Page MenuHomePhabricator

Determine the best way to prevent the "Lost an allocation race" exception in Drydock
Closed, ResolvedPublic

Description

Because of the new locking mechanisms around Drydock allocation, this occurs much more frequently that it probably previously did.

I thought about just adding the "bespoke" status like the comment said, but then I think we run into this scenario:

  • Build A and build B both start requesting leases.
  • Build A obtains the allocator lock when determining how to grab the lease.
  • Build B is waiting.
  • Build A exits the lock determining that it needs to allocate a resource, and has one sitting in STATUS_ALLOCATING.
  • Build A moves the resource into STATUS_PENDING, which now allows other things to take a lease on it.
  • Build B takes a lease on the Pending resource while Build A is still finishing setup (i.e. waiting for EC2 to fully start).
  • Build A moves the resource into STATUS_OPEN.
  • Build A attempts to allocate a lease, but the blueprint only allows one lease per resource, so it loses the allocation race.

The "obvious" solution here is to disable taking leases on pending resources, but this results in a less desirable situation where if the blueprint allows more than 1 lease per resource, it will allocate more resources instead of leasing against pending resources (and resources generally equate to actual expenditure, whereas leases do not).

I wonder if the right solution here is just to do:

$lease->setStatus(DrydockLeaseStatus::STATUS_ACQUIRING);
$lease->setResourceID($resource->getID());
$lease->save();

right after we move the resource into STATUS_ALLOCATING, and before the allocator exits the lock? This should prevent Build B taking a lease against the pending resource, since there will already be a lease against it when it goes to check the lease count.

Event Timeline

hach-que renamed this task from Use "bespoke" status to prevent "Lost an allocation race" exception to Determine the best way to prevent the "Lost an allocation race" exception in Drydock.
hach-que claimed this task.
hach-que raised the priority of this task from to Normal.
hach-que updated the task description. (Show Details)
hach-que updated the task description. (Show Details)
hach-que added subscribers: epriestley, hach-que.

This block has been removed in D14114 and we no longer distinguish between "lost an allocation race" and "all resources are currently full". The logic goes:

  1. Find the pool of open resources.
  2. If there aren't any, allocate a new resource and add it to the pool.
  3. Try to acquire a lease on a resource in the pool.

The acquisition in (3) may fail if we're racing with other allocators and another allocator eats up all the free space in the pool between the time we do a read in (1) or a write in (2) and actually get around to performing an allocation.

This is perfectly fine, and occasionally expected if resource allocations are occurring at a high rate. We don't own anything in the pool, so it's OK if another allocator "steals" a resource that was free a moment ago. We'll just fail temporarily and retry. Allocation still made progress overall if blueprints are implemented properly, because another allocator performed work.

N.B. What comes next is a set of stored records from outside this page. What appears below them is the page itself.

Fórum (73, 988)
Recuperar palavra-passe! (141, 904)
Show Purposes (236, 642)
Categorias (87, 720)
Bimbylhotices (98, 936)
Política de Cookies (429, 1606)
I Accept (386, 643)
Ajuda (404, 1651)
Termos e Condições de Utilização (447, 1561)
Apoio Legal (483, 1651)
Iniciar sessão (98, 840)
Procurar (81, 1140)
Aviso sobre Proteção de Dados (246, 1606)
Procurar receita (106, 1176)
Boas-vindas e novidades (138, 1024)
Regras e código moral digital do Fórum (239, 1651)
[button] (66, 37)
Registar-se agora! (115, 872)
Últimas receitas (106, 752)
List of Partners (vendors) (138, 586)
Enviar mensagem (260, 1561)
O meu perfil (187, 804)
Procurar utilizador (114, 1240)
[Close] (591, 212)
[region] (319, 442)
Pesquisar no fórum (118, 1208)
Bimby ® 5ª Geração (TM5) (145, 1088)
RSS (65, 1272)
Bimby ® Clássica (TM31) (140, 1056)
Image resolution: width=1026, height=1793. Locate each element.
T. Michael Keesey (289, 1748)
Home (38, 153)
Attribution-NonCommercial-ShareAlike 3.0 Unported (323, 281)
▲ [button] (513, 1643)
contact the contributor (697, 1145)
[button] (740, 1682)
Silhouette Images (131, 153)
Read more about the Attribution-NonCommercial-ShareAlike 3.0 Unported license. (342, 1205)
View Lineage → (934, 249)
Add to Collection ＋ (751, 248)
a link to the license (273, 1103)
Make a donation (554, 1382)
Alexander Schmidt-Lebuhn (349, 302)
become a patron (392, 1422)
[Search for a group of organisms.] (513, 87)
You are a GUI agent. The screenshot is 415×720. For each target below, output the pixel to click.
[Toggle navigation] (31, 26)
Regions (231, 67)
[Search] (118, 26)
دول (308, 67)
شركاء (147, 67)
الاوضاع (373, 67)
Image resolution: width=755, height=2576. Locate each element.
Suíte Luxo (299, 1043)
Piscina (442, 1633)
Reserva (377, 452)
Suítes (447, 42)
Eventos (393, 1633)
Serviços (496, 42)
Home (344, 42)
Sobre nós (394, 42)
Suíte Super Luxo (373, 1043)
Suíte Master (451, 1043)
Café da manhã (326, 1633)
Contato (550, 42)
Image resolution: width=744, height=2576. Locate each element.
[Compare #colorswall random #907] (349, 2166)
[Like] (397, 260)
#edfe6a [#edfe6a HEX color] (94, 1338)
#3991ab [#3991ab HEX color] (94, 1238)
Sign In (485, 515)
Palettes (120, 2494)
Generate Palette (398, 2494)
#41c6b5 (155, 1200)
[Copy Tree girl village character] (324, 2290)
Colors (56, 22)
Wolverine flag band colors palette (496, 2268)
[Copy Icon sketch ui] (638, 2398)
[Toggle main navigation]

Currently we fail fairly abruptly, but there's a TODO to smooth this out and make the temporary nature of the failure more explicit (it will likely end up being a yield, but this just smooths the queue out). We could do other things, like see if we can add another resource to the pool immediately, but I think we get the same end result and this is simpler.

There are also no locks in the allocator after D14118.

In the specific scenario above, build A would just retry shortly and bring up another host. Put another way, if we have this scenario:

  • Similar builds A and B each need a unique resource.

...these cases of allocation are no longer distinguishable, which I think is correct:

  1. Scenario 1
    • Build A creates the resource.
    • Build A acquires the resource.
    • Build B fails and retries later.
  2. Scenario 2
    • Build A creates the resource.
    • Build B sneaks in and acquires the resource.
    • Build A fails and retires later.
  3. Scenario 3
    • Build B creates the resource.
    • Build B acquires the resource.
    • Build A fails and retries later.

In all cases, one build acquires the unique resource and the other one fails and retries. In some cases, the lease which triggered the resource allocation is not the same as the lease which acquires the resource, but that's fine.

It's possible to write a blueprint where this doesn't work (e.g., it builds resources which are highly specific and hard-coded to leases, but then acquires any similar-looking lease on them), but this blueprint is implemented incorrectly. If resource A and lease B aren't completely compatible, it shouldn't let lease B acquire on resource A.

It's also possible to write a blueprint where this works but the allocation is sub-optimal. For example, lease A might ask for a huge resource while lease B asks for a tiny resource. If lease B "steals" the resource generated by lease A, it may be "wasting" a lot of the size of that resource (e.g., memory or CPU or disk or whatever). However, allocation/leasing rules are so flexible that I think this is almost certainly straightforward to mitigate in most cases (e.g., refuse to acquire unique leases on grossly outsized resources), and we can generally cross this bridge when we come to it.

D14117 discusses a vaguely related case where a blueprint might intentionally deny lease acquisition on a resource that it needs to process further. This pattern seems fine conceptually if/when we find real resources in the wild which fit into it.